━━━ The records ━━━

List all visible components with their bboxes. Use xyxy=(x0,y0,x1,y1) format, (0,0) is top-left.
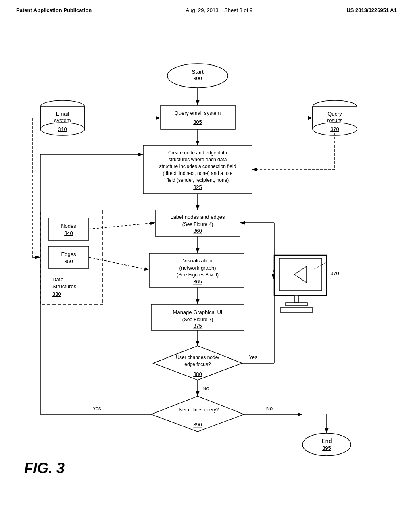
svg-text:Email: Email xyxy=(56,111,69,117)
svg-text:(See Figure 4): (See Figure 4) xyxy=(182,222,213,227)
svg-point-99 xyxy=(302,433,351,456)
svg-text:field (sender, recipient, none: field (sender, recipient, none) xyxy=(167,177,229,183)
svg-text:380: 380 xyxy=(193,371,202,377)
svg-text:Visualization: Visualization xyxy=(183,258,213,264)
svg-text:(See Figures 8 & 9): (See Figures 8 & 9) xyxy=(177,272,219,278)
svg-rect-46 xyxy=(48,246,89,268)
svg-text:350: 350 xyxy=(64,258,73,264)
svg-text:Manage Graphical UI: Manage Graphical UI xyxy=(173,309,223,315)
svg-text:Edges: Edges xyxy=(61,251,76,257)
svg-rect-43 xyxy=(48,218,89,240)
header-left: Patent Application Publication xyxy=(16,7,92,13)
svg-rect-66 xyxy=(294,295,298,303)
svg-text:Create node and edge data: Create node and edge data xyxy=(168,150,227,156)
svg-text:Start: Start xyxy=(192,69,204,75)
svg-text:365: 365 xyxy=(193,278,202,285)
svg-text:(network graph): (network graph) xyxy=(179,265,216,271)
svg-text:structure includes a connectio: structure includes a connection field xyxy=(159,164,236,169)
svg-rect-67 xyxy=(286,303,307,306)
svg-text:structures where each data: structures where each data xyxy=(169,157,227,162)
diagram-area: Start 300 Email system 310 Query results… xyxy=(0,17,413,501)
svg-text:340: 340 xyxy=(64,230,73,236)
svg-text:User changes node/: User changes node/ xyxy=(176,355,219,360)
svg-text:system: system xyxy=(54,117,71,123)
svg-text:User refines query?: User refines query? xyxy=(177,407,219,413)
svg-rect-22 xyxy=(161,105,235,129)
svg-text:310: 310 xyxy=(58,126,67,132)
svg-text:Data: Data xyxy=(52,276,64,283)
svg-text:370: 370 xyxy=(330,270,339,276)
svg-text:Yes: Yes xyxy=(92,405,101,411)
svg-text:No: No xyxy=(202,385,209,391)
svg-text:330: 330 xyxy=(52,291,61,297)
svg-text:Query: Query xyxy=(327,111,342,117)
svg-text:Structures: Structures xyxy=(52,283,77,289)
svg-rect-64 xyxy=(279,258,322,291)
svg-text:Query email system: Query email system xyxy=(175,110,221,116)
page-header: Patent Application Publication Aug. 29, … xyxy=(0,0,413,13)
header-right: US 2013/0226951 A1 xyxy=(346,7,397,13)
svg-text:Nodes: Nodes xyxy=(61,223,76,229)
flowchart-svg: Start 300 Email system 310 Query results… xyxy=(0,17,413,501)
svg-text:End: End xyxy=(322,438,332,444)
fig-label: FIG. 3 xyxy=(24,460,65,477)
svg-text:305: 305 xyxy=(193,119,202,125)
svg-text:375: 375 xyxy=(193,323,202,329)
svg-text:(direct, indirect, none) and a: (direct, indirect, none) and a role xyxy=(163,170,233,176)
svg-text:edge focus?: edge focus? xyxy=(184,362,211,367)
svg-text:Label nodes and edges: Label nodes and edges xyxy=(170,214,225,220)
svg-text:325: 325 xyxy=(193,184,202,190)
svg-text:300: 300 xyxy=(193,75,202,81)
svg-text:results: results xyxy=(327,117,343,123)
svg-text:Yes: Yes xyxy=(249,354,258,360)
svg-text:(See Figure 7): (See Figure 7) xyxy=(182,317,213,322)
svg-text:395: 395 xyxy=(322,445,331,451)
header-center: Aug. 29, 2013 Sheet 3 of 9 xyxy=(186,7,253,13)
svg-text:390: 390 xyxy=(193,422,202,428)
svg-text:No: No xyxy=(266,405,273,411)
svg-text:360: 360 xyxy=(193,228,202,234)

━━━

**The task:** Repeat the data above exactly, but not the pictures.

**Exercise answer:**
List all visible components with their bboxes. Use xyxy=(x0,y0,x1,y1) format, (0,0) is top-left.
svg-text:Email: Email xyxy=(56,111,69,117)
svg-text:(See Figure 4): (See Figure 4) xyxy=(182,222,213,227)
svg-point-99 xyxy=(302,433,351,456)
svg-text:field (sender, recipient, none: field (sender, recipient, none) xyxy=(167,177,229,183)
svg-text:380: 380 xyxy=(193,371,202,377)
svg-text:Visualization: Visualization xyxy=(183,258,213,264)
svg-text:(See Figures 8 & 9): (See Figures 8 & 9) xyxy=(177,272,219,278)
svg-rect-46 xyxy=(48,246,89,268)
svg-text:350: 350 xyxy=(64,258,73,264)
svg-text:Manage Graphical UI: Manage Graphical UI xyxy=(173,309,223,315)
svg-text:Edges: Edges xyxy=(61,251,76,257)
svg-rect-43 xyxy=(48,218,89,240)
header-left: Patent Application Publication xyxy=(16,7,92,13)
svg-rect-66 xyxy=(294,295,298,303)
svg-text:Create node and edge data: Create node and edge data xyxy=(168,150,227,156)
svg-text:Start: Start xyxy=(192,69,204,75)
svg-text:365: 365 xyxy=(193,278,202,285)
svg-text:(network graph): (network graph) xyxy=(179,265,216,271)
svg-text:structure includes a connectio: structure includes a connection field xyxy=(159,164,236,169)
svg-rect-67 xyxy=(286,303,307,306)
svg-text:structures where each data: structures where each data xyxy=(169,157,227,162)
diagram-area: Start 300 Email system 310 Query results… xyxy=(0,17,413,501)
svg-text:340: 340 xyxy=(64,230,73,236)
svg-text:User changes node/: User changes node/ xyxy=(176,355,219,360)
svg-text:system: system xyxy=(54,117,71,123)
svg-text:User refines query?: User refines query? xyxy=(177,407,219,413)
svg-rect-22 xyxy=(161,105,235,129)
svg-text:310: 310 xyxy=(58,126,67,132)
svg-text:Data: Data xyxy=(52,276,64,283)
svg-text:370: 370 xyxy=(330,270,339,276)
svg-text:Yes: Yes xyxy=(92,405,101,411)
svg-text:No: No xyxy=(202,385,209,391)
svg-text:330: 330 xyxy=(52,291,61,297)
svg-text:Query: Query xyxy=(327,111,342,117)
svg-text:Structures: Structures xyxy=(52,283,77,289)
svg-rect-64 xyxy=(279,258,322,291)
svg-text:Query email system: Query email system xyxy=(175,110,221,116)
page-header: Patent Application Publication Aug. 29, … xyxy=(0,0,413,13)
header-right: US 2013/0226951 A1 xyxy=(346,7,397,13)
svg-text:Nodes: Nodes xyxy=(61,223,76,229)
flowchart-svg: Start 300 Email system 310 Query results… xyxy=(0,17,413,501)
svg-text:End: End xyxy=(322,438,332,444)
fig-label: FIG. 3 xyxy=(24,460,65,477)
svg-text:305: 305 xyxy=(193,119,202,125)
svg-text:375: 375 xyxy=(193,323,202,329)
svg-text:(direct, indirect, none) and a: (direct, indirect, none) and a role xyxy=(163,170,233,176)
svg-text:edge focus?: edge focus? xyxy=(184,362,211,367)
svg-text:Label nodes and edges: Label nodes and edges xyxy=(170,214,225,220)
svg-text:325: 325 xyxy=(193,184,202,190)
svg-text:300: 300 xyxy=(193,75,202,81)
svg-text:results: results xyxy=(327,117,343,123)
svg-text:Yes: Yes xyxy=(249,354,258,360)
svg-text:(See Figure 7): (See Figure 7) xyxy=(182,317,213,322)
svg-text:395: 395 xyxy=(322,445,331,451)
header-center: Aug. 29, 2013 Sheet 3 of 9 xyxy=(186,7,253,13)
svg-text:390: 390 xyxy=(193,422,202,428)
svg-text:No: No xyxy=(266,405,273,411)
svg-text:360: 360 xyxy=(193,228,202,234)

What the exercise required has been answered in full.